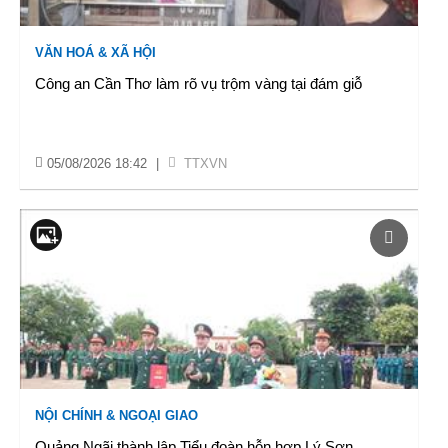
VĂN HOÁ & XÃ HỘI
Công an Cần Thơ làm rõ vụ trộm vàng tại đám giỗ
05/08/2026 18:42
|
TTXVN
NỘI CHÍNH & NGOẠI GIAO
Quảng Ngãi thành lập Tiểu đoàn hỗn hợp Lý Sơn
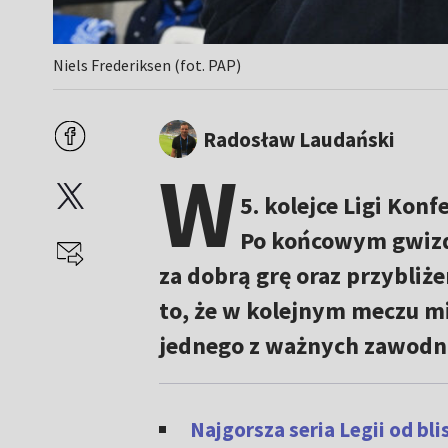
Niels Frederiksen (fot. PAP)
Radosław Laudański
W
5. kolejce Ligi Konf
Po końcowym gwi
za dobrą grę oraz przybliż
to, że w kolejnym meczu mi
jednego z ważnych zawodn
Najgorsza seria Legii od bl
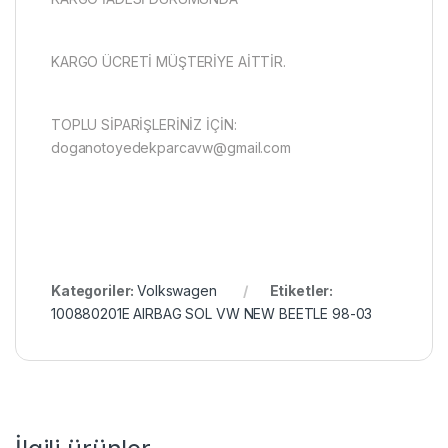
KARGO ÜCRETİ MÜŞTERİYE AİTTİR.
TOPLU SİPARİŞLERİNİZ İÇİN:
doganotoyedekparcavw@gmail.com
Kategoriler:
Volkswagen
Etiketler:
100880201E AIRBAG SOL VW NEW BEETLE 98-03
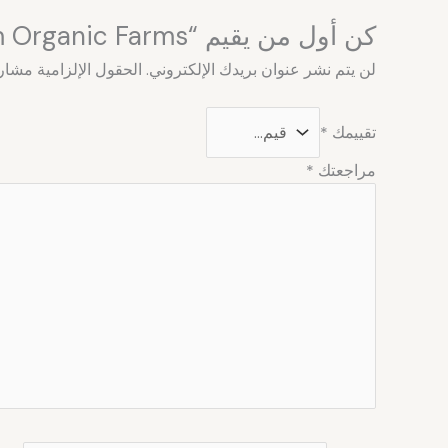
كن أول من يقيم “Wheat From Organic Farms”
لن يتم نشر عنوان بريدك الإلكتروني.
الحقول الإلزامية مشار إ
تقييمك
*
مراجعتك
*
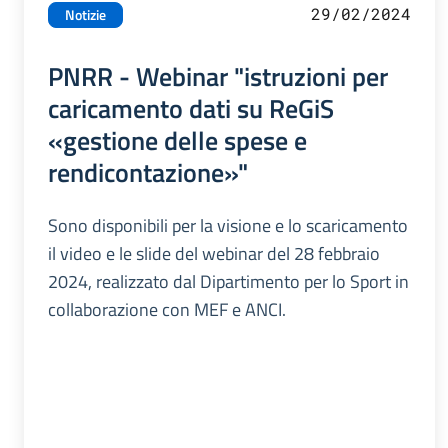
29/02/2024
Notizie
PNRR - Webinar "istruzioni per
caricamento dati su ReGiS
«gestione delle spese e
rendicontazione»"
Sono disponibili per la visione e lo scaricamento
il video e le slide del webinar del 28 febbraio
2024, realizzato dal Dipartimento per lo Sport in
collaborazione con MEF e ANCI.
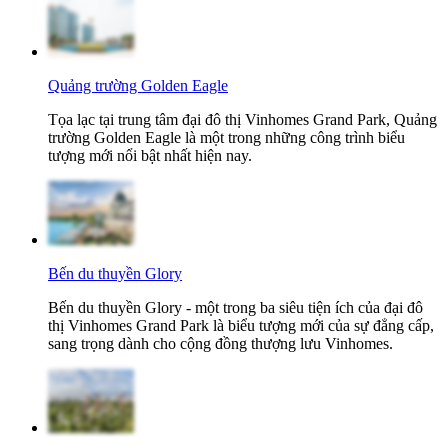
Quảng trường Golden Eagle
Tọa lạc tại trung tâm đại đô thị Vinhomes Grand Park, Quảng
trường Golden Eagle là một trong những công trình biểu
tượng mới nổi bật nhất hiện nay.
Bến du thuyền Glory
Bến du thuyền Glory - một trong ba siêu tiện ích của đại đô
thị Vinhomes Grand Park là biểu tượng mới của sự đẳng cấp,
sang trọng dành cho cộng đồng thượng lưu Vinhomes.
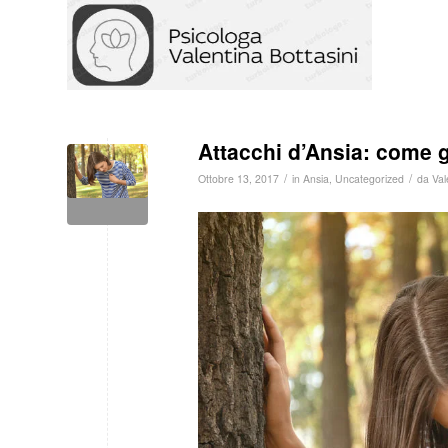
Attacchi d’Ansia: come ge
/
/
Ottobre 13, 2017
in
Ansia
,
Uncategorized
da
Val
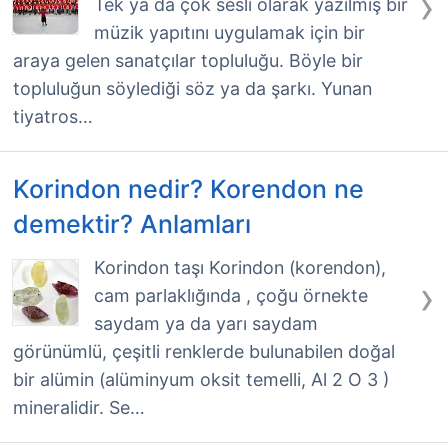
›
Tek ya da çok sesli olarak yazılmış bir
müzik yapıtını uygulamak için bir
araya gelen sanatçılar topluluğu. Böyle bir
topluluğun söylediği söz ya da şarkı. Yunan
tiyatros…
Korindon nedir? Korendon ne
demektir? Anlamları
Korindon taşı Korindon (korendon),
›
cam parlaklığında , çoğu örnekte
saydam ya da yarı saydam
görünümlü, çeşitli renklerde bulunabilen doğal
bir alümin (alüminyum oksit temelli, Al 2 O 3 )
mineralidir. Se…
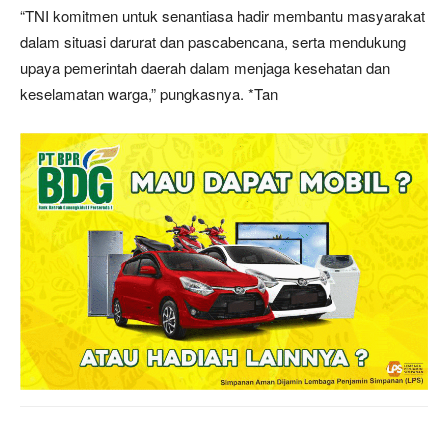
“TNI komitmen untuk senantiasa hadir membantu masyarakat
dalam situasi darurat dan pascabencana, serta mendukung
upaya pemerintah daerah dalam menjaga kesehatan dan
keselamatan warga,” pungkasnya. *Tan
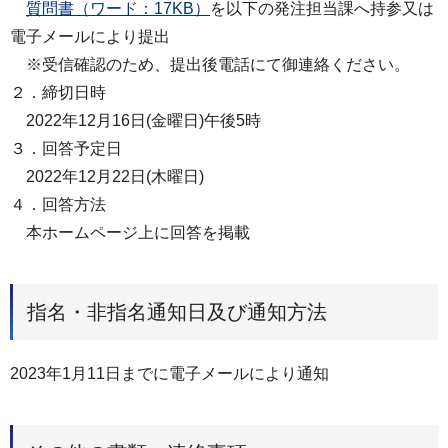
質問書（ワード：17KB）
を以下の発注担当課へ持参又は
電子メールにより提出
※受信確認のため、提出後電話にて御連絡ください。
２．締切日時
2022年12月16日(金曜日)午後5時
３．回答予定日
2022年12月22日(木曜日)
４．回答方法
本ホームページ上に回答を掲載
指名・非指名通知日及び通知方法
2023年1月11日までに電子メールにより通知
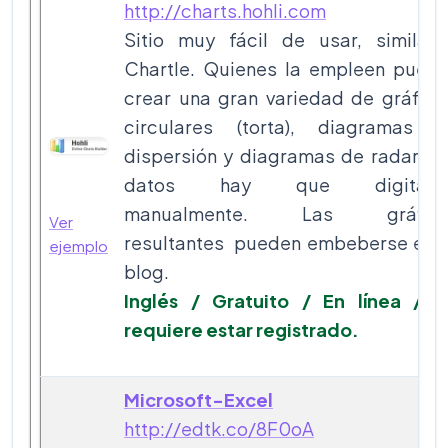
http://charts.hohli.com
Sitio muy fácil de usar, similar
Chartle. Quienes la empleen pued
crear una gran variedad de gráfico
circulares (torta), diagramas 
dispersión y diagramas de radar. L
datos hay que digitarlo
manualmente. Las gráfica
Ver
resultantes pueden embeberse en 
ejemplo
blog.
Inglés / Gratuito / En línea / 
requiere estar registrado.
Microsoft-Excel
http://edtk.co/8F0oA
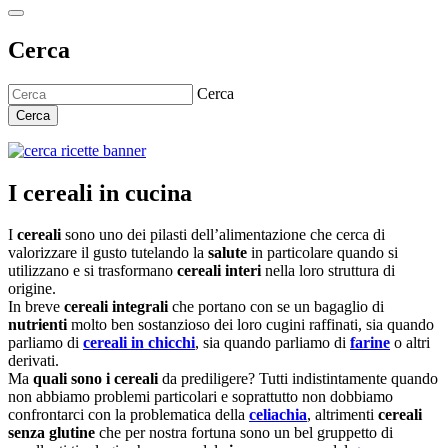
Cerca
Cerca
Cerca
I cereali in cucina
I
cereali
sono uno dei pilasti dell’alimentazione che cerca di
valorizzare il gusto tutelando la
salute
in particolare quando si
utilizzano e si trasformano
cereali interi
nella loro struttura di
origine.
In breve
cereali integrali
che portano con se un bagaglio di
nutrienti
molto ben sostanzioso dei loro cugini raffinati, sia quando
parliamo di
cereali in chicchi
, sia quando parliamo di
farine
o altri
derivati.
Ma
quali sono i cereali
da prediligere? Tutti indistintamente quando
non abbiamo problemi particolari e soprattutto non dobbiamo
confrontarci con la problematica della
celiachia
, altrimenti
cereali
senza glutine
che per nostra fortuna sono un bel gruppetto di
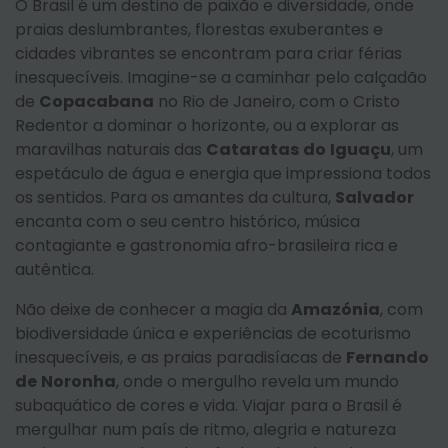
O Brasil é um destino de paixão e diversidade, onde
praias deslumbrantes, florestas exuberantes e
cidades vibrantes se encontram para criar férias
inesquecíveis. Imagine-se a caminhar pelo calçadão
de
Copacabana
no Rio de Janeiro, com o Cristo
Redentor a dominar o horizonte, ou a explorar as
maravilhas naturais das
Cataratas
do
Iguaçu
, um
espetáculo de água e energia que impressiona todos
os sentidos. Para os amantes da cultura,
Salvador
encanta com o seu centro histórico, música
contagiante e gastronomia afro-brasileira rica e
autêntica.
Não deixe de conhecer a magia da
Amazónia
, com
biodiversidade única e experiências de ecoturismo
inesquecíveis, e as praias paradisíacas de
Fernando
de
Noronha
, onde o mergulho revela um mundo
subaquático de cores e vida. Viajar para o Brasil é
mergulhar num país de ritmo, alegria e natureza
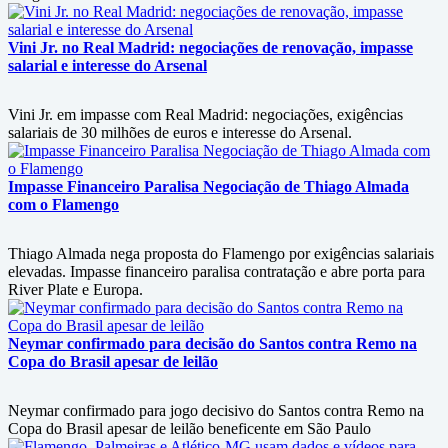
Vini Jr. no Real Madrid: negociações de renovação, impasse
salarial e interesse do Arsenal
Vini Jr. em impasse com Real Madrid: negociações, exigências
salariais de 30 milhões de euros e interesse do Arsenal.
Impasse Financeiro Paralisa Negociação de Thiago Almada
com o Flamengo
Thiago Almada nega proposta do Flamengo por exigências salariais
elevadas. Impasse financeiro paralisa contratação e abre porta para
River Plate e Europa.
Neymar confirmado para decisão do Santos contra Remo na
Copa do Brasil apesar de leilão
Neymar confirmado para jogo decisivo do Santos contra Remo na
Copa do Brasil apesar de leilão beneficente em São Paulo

# What you have to do
Could you reproduce exactly the lines from the first line of the listing through the line containing "http://charts.hohli.com", both included, with pictures left out?

# Reply to the task
VĂN HOÁ & XÃ HỘI
Công an Cần Thơ làm rõ vụ trộm vàng tại đám giỗ
05/08/2026 18:42
|
TTXVN
NỘI CHÍNH & NGOẠI GIAO
Quảng Ngãi thành lập Tiểu đoàn hỗn hợp Lý Sơn
Niels Frederiksen (fot. PAP)
Radosław Laudański
W
5. kolejce Ligi Konf
Po końcowym gwi
za dobrą grę oraz przybliż
to, że w kolejnym meczu mi
jednego z ważnych zawodn
Najgorsza seria Legii od bl
KARGO ÜCRETİ MÜŞTERİYE AİTTİR.
TOPLU SİPARİŞLERİNİZ İÇİN:
doganotoyedekparcavw@gmail.com
Kategoriler:
Volkswagen
Etiketler:
100880201E AIRBAG SOL VW NEW BEETLE 98-03
كن أول من يقيم “Wheat From Organic Farms”
لن يتم نشر عنوان بريدك الإلكتروني.
الحقول الإلزامية مشار إ
تقييمك
*
مراجعتك
*
29/02/2024
Notizie
PNRR - Webinar "istruzioni per
caricamento dati su ReGiS
«gestione delle spese e
rendicontazione»"
Sono disponibili per la visione e lo scaricamento
il video e le slide del webinar del 28 febbraio
2024, realizzato dal Dipartimento per lo Sport in
collaborazione con MEF e ANCI.
Quảng trường Golden Eagle
Tọa lạc tại trung tâm đại đô thị Vinhomes Grand Park, Quảng
trường Golden Eagle là một trong những công trình biểu
tượng mới nổi bật nhất hiện nay.
Bến du thuyền Glory
Bến du thuyền Glory - một trong ba siêu tiện ích của đại đô
thị Vinhomes Grand Park là biểu tượng mới của sự đẳng cấp,
sang trọng dành cho cộng đồng thượng lưu Vinhomes.
Attacchi d’Ansia: come ge
/
/
Ottobre 13, 2017
in
Ansia
,
Uncategorized
da
Val
›
Tek ya da çok sesli olarak yazılmış bir
müzik yapıtını uygulamak için bir
araya gelen sanatçılar topluluğu. Böyle bir
topluluğun söylediği söz ya da şarkı. Yunan
tiyatros…
Korindon nedir? Korendon ne
demektir? Anlamları
Korindon taşı Korindon (korendon),
›
cam parlaklığında , çoğu örnekte
saydam ya da yarı saydam
görünümlü, çeşitli renklerde bulunabilen doğal
bir alümin (alüminyum oksit temelli, Al 2 O 3 )
mineralidir. Se…
“TNI komitmen untuk senantiasa hadir membantu masyarakat
dalam situasi darurat dan pascabencana, serta mendukung
upaya pemerintah daerah dalam menjaga kesehatan dan
keselamatan warga,” pungkasnya. *Tan
質問書（ワード：17KB）
を以下の発注担当課へ持参又は
電子メールにより提出
※受信確認のため、提出後電話にて御連絡ください。
２．締切日時
2022年12月16日(金曜日)午後5時
３．回答予定日
2022年12月22日(木曜日)
４．回答方法
本ホームページ上に回答を掲載
指名・非指名通知日及び通知方法
2023年1月11日までに電子メールにより通知
http://charts.hohli.com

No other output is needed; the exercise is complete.